In their filing, PL Capital said the shares were undervalued, and if necessary, they would assert their shareholder rights. This could be a difficult struggle for the hedge fund as officer and directors own 18% of the stock and related entities, including an employee stock ownership plan and a foundation, own an additional 8.7% of the stock.

The bank recently reported results and earnings were up 47% on a year-over-year basis. The bank has been letting wholesale deposits run off and selling most of their mortgage production into the secondary market, so the balance sheet shrank in the quarter. Management is trying to rebalance the mix of assets by reducing the residential portfolio and adding loan exposure in commercial and consumer lending. Nonperforming assets were 2.25% of total assets and tangible book value for the bank is $15.40. The bank does appear to need to build its capital base as the equity-to-asset ratio is just 7.72.
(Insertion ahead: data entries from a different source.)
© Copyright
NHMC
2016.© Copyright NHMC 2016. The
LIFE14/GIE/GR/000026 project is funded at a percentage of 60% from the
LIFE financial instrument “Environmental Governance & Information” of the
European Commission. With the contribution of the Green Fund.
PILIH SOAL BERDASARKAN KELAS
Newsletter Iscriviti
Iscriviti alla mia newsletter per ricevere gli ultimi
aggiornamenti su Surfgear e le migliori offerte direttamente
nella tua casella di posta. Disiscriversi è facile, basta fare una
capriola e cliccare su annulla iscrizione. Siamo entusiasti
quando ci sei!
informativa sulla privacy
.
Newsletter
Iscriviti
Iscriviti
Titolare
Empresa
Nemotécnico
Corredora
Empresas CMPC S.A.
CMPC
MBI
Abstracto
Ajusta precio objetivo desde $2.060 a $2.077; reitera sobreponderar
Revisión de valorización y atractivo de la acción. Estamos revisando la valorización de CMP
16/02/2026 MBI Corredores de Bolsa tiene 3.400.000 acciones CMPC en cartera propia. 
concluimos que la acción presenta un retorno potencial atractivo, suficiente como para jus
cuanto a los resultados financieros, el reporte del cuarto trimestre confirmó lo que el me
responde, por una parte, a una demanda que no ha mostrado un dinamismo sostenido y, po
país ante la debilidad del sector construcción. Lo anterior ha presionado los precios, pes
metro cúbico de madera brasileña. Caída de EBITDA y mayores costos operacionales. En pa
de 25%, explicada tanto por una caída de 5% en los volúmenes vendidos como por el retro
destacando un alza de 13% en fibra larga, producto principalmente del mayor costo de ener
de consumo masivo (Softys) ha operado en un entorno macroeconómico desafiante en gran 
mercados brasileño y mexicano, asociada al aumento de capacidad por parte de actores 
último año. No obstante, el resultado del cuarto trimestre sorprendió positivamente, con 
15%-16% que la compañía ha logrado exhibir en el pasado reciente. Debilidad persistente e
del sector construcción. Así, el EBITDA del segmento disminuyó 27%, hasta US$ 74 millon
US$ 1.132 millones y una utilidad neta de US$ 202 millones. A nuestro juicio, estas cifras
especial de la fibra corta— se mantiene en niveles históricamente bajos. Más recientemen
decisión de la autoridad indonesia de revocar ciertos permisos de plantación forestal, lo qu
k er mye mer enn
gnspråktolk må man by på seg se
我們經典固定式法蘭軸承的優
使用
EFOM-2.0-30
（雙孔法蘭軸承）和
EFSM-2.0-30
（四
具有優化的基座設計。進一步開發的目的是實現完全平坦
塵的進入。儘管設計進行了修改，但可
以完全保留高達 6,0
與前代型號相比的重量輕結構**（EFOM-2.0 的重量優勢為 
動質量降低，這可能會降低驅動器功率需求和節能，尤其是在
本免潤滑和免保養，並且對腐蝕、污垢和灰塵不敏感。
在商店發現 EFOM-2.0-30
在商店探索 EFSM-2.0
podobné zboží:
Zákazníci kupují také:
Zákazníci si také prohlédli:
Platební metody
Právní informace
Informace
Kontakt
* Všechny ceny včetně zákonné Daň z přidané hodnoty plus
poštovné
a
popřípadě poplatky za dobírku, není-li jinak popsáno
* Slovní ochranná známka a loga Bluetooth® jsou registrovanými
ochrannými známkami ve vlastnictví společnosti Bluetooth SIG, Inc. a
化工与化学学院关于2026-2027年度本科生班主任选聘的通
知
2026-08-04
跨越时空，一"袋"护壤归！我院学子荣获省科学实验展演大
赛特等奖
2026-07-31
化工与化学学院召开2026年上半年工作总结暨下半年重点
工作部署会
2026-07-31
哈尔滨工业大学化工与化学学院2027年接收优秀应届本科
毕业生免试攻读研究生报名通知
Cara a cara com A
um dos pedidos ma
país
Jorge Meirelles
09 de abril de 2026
It will be interesting to watch this situation as PL Capital attempts to unlock the full value of the shares. The stock has run up a little but in recent weeks, so I would wait for a pullback to be a buyer. A sale of this bank as a result of activist pressure is not going to surprise me. The loan portfolio is heavy in residential real estate, and they could use a capital injection. Officers and directors own a lot of stock and are fairly young. If this goes to a full activist proxy fight, it will be interesting.
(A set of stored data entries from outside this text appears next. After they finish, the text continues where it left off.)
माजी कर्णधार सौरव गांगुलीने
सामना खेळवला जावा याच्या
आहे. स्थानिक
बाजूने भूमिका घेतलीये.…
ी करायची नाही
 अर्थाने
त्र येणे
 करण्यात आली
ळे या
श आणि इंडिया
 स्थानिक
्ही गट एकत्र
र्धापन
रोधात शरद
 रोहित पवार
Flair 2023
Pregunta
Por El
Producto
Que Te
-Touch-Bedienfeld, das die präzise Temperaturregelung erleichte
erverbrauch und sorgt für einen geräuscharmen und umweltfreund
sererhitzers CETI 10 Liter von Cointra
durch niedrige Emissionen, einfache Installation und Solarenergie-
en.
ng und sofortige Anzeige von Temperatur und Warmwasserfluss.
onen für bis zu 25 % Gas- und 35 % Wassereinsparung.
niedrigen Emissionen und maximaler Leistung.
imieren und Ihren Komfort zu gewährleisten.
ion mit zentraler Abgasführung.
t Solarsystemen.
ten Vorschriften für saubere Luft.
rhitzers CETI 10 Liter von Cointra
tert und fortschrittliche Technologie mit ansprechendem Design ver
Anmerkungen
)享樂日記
Joseph Stilwell is another activist investor with a bank stock focus that has provided me with some profitable ideas over the years. Stilwell has run Stilwell Value Partners since 1993 and has been an activist in many of his investments. The fund targets banks and insurance companies and I have made some very profitable investments by following him into share of these institutions.
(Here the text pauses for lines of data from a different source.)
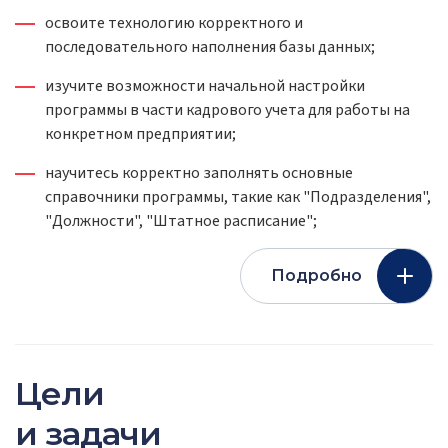
освоите технологию корректного и
последовательного наполнения базы данных;
изучите возможности начальной настройки
программы в части кадрового учета для работы на
конкретном предприятии;
научитесь корректно заполнять основные
справочники программы, такие как "Подразделения",
"Должности", "Штатное расписание";
Подробно
Цели
и задачи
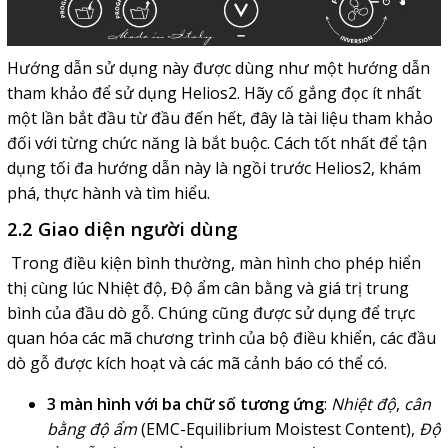
Hướng dẫn sử dụng này được dùng như một hướng dẫn
tham khảo để sử dụng Helios2. Hãy cố gắng đọc ít nhất
một lần bắt đầu từ đầu đến hết, đây là tài liệu tham khảo
đối với từng chức năng là bắt buộc. Cách tốt nhất để tận
dụng tối đa hướng dẫn này là ngồi trước Helios2, khám
phá, thực hành và tìm hiểu.
2.2 Giao diện người dùng
Trong điều kiện bình thường, màn hình cho phép hiển
thị cùng lúc Nhiệt độ, Độ ẩm cân bằng và giá trị trung
bình của đầu dò gỗ. Chúng cũng được sử dụng để trực
quan hóa các mã chương trình của bộ điều khiển, các đầu
dò gỗ được kích hoạt và các mã cảnh báo có thể có.
3 màn hình với ba chữ số tương ứng
:
Nhiệt độ
,
cân
bằng độ ẩm
(EMC-Equilibrium Moistest Content),
Độ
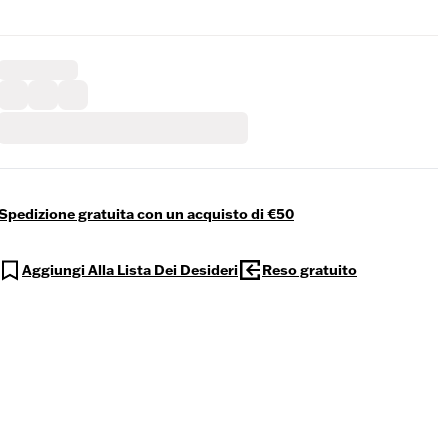
Spedizione gratuita con un acquisto di €50
Aggiungi Alla Lista Dei Desideri
Reso gratuito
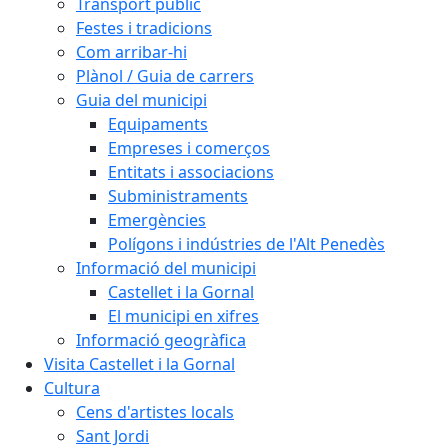
Transport públic
Festes i tradicions
Com arribar-hi
Plànol / Guia de carrers
Guia del municipi
Equipaments
Empreses i comerços
Entitats i associacions
Subministraments
Emergències
Polígons i indústries de l'Alt Penedès
Informació del municipi
Castellet i la Gornal
El municipi en xifres
Informació geogràfica
Visita Castellet i la Gornal
Cultura
Cens d'artistes locals
Sant Jordi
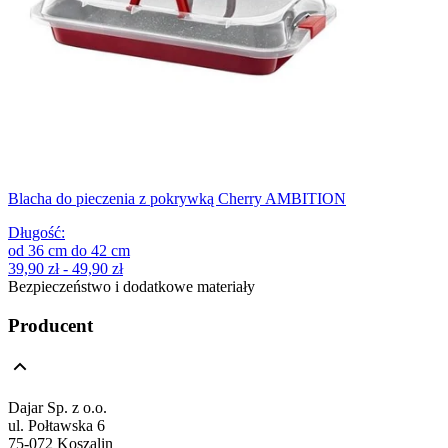
Blacha do pieczenia z pokrywką Cherry AMBITION
Długość
:
od
36
cm
do
42
cm
39,90 zł - 49,90 zł
Bezpieczeństwo i dodatkowe materiały
Producent
Dajar Sp. z o.o.
ul. Połtawska 6
75-072 Koszalin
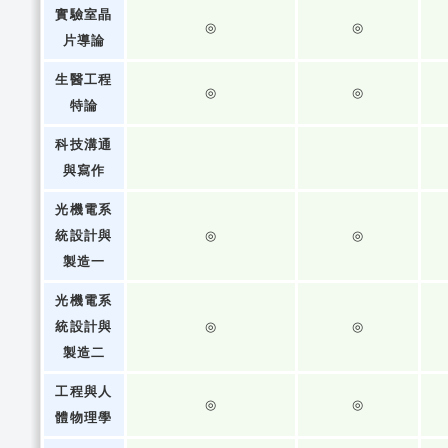
實驗室晶
◎
◎
片導論
生醫工程
◎
◎
特論
科技溝通
與寫作
光機電系
統設計與
◎
◎
製造一
光機電系
統設計與
◎
◎
製造二
工程與人
◎
◎
體物理學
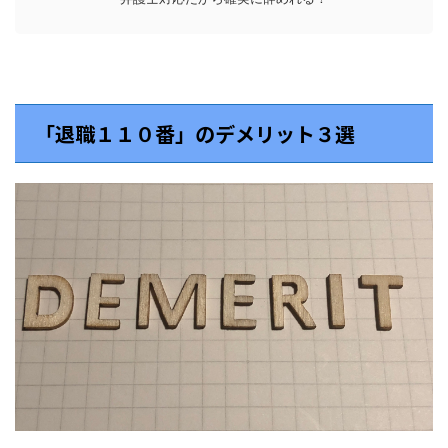
「退職１１０番」のデメリット３選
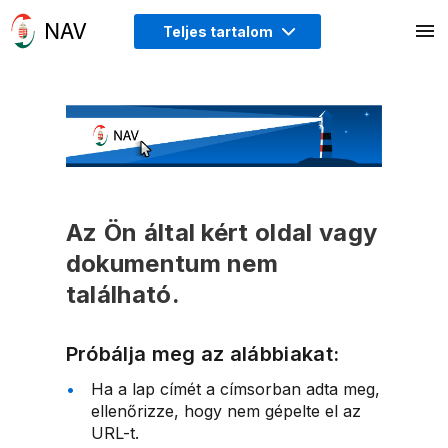
Teljes tartalom
Az Ön által kért oldal vagy
dokumentum nem
található.
Próbálja meg az alábbiakat:
Ha a lap címét a címsorban adta meg,
ellenőrizze, hogy nem gépelte el az
URL-t.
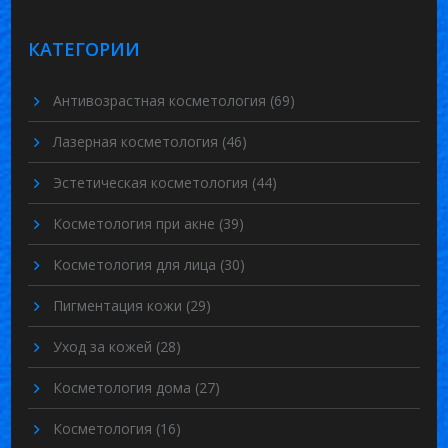
КАТЕГОРИИ
Антивозрастная косметология
(69)
Лазерная косметология
(46)
Эстетическая косметология
(44)
Косметология при акне
(39)
Косметология для лица
(30)
Пигментация кожи
(29)
Уход за кожей
(28)
Косметология дома
(27)
Косметология
(16)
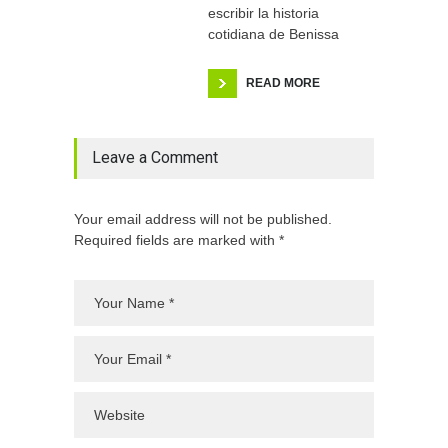
escribir la historia
cotidiana de Benissa
READ MORE
Leave a Comment
Your email address will not be published.
Required fields are marked with *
One of his latest investments is in HopFed Bancorp (HFBC). The bank has 18 branches in Tennessee and Kentucky and has a total of about $960 million in assets. Stilwell recently filed a 13D disclosing ownership of 7.4% of the bank and in his accompanying letter expressed his displeasure at management decision. He is particularly unhappy with the board's decision to buy a smaller competitor instead of buying its own stock back below book value. The stock currently trades at just 65% of book and Stilwell (and I) feels the money would have been better spent on a large buyback.

The decision to buy another bank was not the only shortcoming pointed out by the activist fund manager. In his somewhat scathing letter he emphasized that the return on equity was below 3% for the past four years and that the 2010 capital raise had diluted existing shareholders by 25%. He took CEO John Peck to task for a record of 12 consecutive annual pay raises despite poor performance and for selling shares of his bank for less than tangible value. Stilwell suggests that if the current officers and directors cannot perform with their own bank, shareholders should not let them buy another one. He closes with a strong suggestion to sell the bank.

Stilwell makes a strong case. I like the stock and will be a buyer at this level, around $11. Management appears to have done a less than spectacular job of running the bank, the stock is cheap and they are geographically attractive to many potential buyers.

The community bank space is going to see a surge of merger-and-acquisition activity over the next few years. Tracking activist investors in this sector can help identify potential targets and find stocks with large upside potential and with a catalyst for cash out.